Trump to Rescind Iran Nuclear Deal?
by Stephen Lendman (stephenlendman.org - Home - Stephen Lendman)
On Wednesday, NBC News reported he's "leaning toward decertifying the Iran nuclear deal and putting the decision of whether the United States withdraw from the accord in the hands of Congress, according to four sources - including a senior administration official - familiar with the White House deliberations."
Congress near-unanimously remains hostile toward Iran, especially bipartisan neocons. Giving its members the option of abrogating an international treaty is deplorable administration policy, if true.
Neither Congress or Trump may legally rescind or undermine America's treaty obligations. NBC's report indicates how he apparently intends doing it, defying the international community, making the nation more of a pariah state than already.

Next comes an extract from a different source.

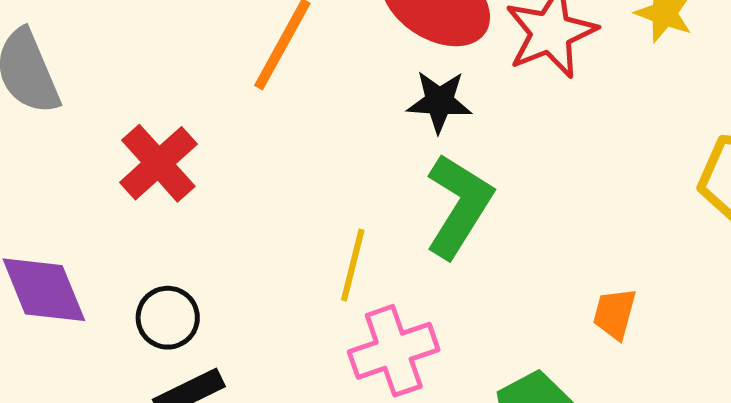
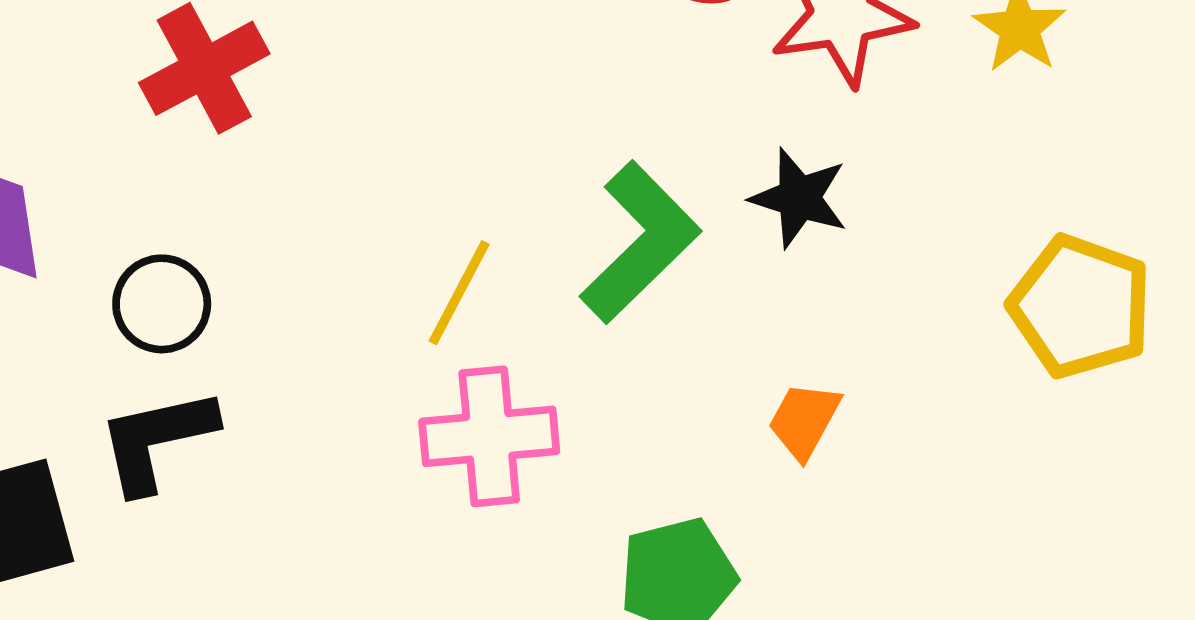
black star: (439, 102) -> (799, 198), moved
orange trapezoid: (615, 314) -> (804, 420), moved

Acting before the October 15 deadline for recertification, automatically "trigger(s) a 60-day window for lawmakers to determine whether to reimpose sanctions related to Iran's nuclear program that were lifted as part of the 2015 agreement," said NBC.
Trump apparently intends using this window to try bullying Britain, France and Germany (the other Western P5+1 countries) to support his scheme - to renegotiate the nuclear deal, what they and Iran call unacceptable.

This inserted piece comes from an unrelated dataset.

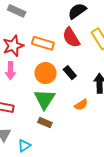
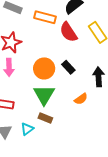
orange rectangle: (43, 43) -> (45, 17), moved
cyan triangle: (24, 146) -> (27, 129), moved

On Wednesday, EU foreign policy chief Federica Mogherini said "(w)e all agreed on the fact that there is no (Iranian) violation, that the nuclear program-related aspects, which is all the agreement, are being fulfilled."
"(T)here is no need to renegotiate parts of the agreement." Monitoring Iran's compliance is solely the responsibility of the IAEA, multiple times confirming its strict observance of its terms.

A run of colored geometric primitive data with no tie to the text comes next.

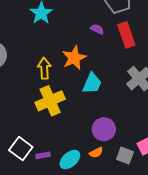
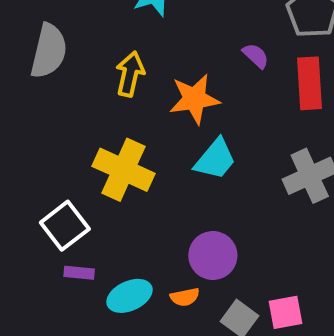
yellow arrow: (44, 68) -> (130, 74), moved
yellow cross: (50, 101) -> (124, 170), turned 32
white square: (21, 149) -> (65, 226), moved

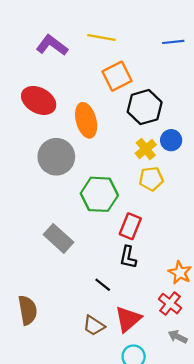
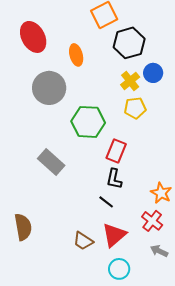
red ellipse: (39, 100) -> (33, 37), turned 32
orange ellipse: (86, 120) -> (76, 55), size x0.7
black line: (103, 285) -> (106, 202), moved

NBC cautioned that Trump might change what he apparently decided before the October 15 deadline.
Commenting on Wednesday, he said he "decided" on a plan of action, resolved not to continue the "status quo," yet still is considering another possible option.
Citing two unnamed US officials, NBC said it's giving "European allies 90 days to get on board with renegotiation - rather than punt the decision to Congress. Administration officials are still in talks with those allies and with Republicans on Capitol Hill."
Mogherini appeared to leave wiggle room by saying there's "no need to renegotiate parts of the agreement," instead of saying all other P5+1 countries firmly reject the idea.
Iran insists it won't renegotiate what took many months of intensive talks to agree on. President Rouhani said "no one will trust America" again if Trump rescinds or otherwise undermines the agreement.